Every line below that holds the string "Club" should be copied out.

● ● ● ● ●

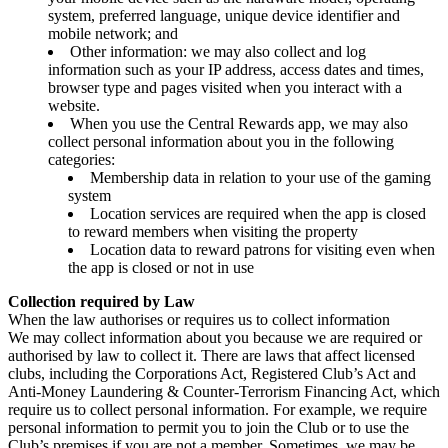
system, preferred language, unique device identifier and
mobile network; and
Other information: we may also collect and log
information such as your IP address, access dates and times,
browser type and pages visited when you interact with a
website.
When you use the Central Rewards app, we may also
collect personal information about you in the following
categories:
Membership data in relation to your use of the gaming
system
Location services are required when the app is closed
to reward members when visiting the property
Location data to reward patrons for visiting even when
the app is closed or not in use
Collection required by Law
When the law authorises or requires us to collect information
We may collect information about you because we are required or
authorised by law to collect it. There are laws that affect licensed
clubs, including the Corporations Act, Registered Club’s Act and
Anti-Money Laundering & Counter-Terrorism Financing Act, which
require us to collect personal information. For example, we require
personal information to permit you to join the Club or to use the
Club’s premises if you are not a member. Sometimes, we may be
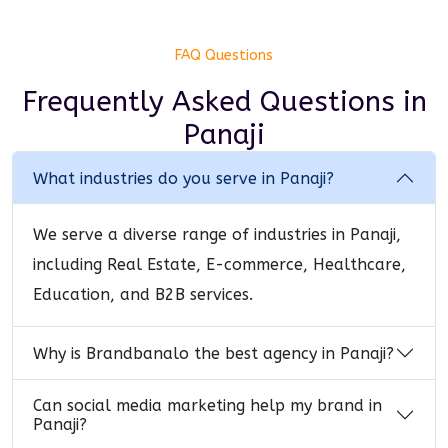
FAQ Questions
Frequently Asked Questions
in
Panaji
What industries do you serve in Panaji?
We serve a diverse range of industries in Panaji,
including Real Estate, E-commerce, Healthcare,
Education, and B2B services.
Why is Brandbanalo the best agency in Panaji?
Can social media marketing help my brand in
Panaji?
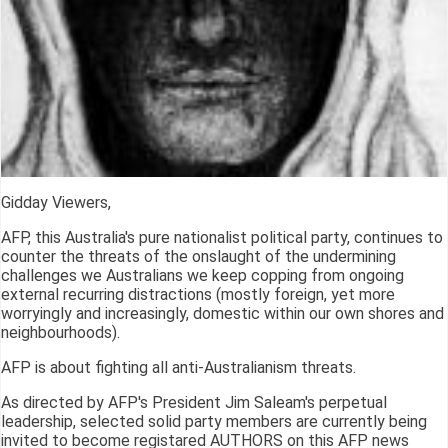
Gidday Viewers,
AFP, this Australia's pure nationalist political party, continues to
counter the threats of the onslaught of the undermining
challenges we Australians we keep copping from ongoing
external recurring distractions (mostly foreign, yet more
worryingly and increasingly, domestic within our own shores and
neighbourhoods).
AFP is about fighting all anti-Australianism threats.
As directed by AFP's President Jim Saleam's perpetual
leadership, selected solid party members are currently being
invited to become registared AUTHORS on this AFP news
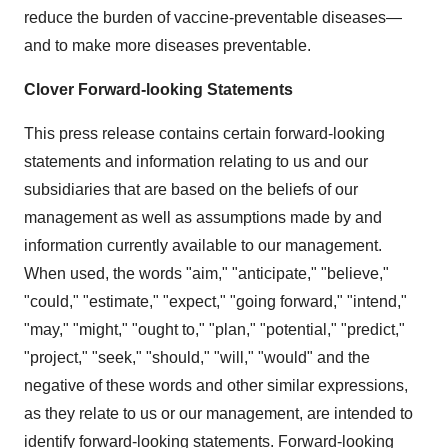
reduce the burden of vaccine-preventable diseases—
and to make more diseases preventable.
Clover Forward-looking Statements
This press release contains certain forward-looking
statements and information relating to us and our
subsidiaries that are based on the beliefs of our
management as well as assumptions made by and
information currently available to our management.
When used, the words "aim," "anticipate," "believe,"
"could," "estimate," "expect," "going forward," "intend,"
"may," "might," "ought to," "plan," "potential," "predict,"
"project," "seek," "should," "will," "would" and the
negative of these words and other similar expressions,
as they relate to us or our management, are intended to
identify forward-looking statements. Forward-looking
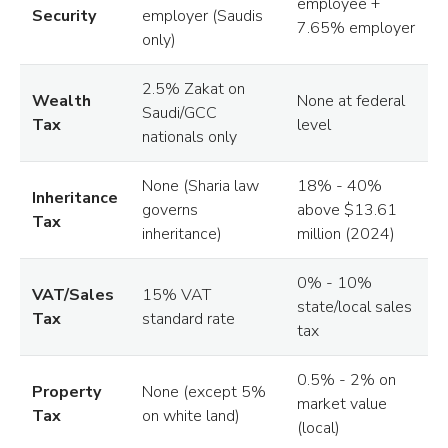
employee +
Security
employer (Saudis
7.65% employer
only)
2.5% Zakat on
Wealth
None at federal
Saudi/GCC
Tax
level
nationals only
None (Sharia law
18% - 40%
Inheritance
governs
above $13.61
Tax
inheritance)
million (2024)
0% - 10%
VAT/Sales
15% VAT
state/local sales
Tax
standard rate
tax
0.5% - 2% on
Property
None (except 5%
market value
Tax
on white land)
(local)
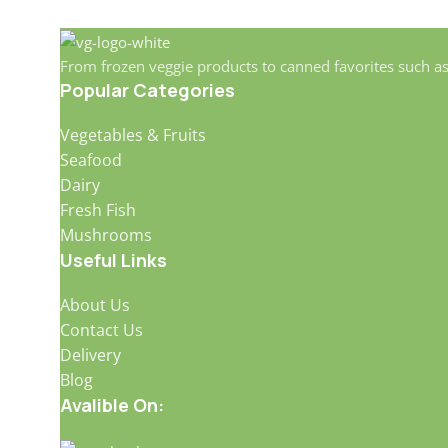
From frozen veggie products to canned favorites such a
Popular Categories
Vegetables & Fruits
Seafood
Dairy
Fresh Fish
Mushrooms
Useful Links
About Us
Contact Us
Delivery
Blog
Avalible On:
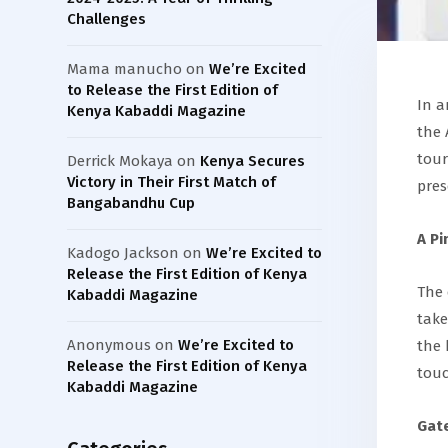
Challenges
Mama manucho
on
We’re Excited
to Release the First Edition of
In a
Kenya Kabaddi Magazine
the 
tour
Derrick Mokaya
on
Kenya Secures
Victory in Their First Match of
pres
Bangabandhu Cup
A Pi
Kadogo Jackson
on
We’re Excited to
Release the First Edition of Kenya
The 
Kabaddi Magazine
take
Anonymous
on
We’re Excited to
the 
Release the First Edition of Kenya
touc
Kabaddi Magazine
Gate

● ● ● ● ●

WRITTEN SOLUTION |
clubs, including the Corporations Act, Registered Club’s Act and
personal information to permit you to join the Club or to use the
Club’s premises if you are not a member. Sometimes, we may be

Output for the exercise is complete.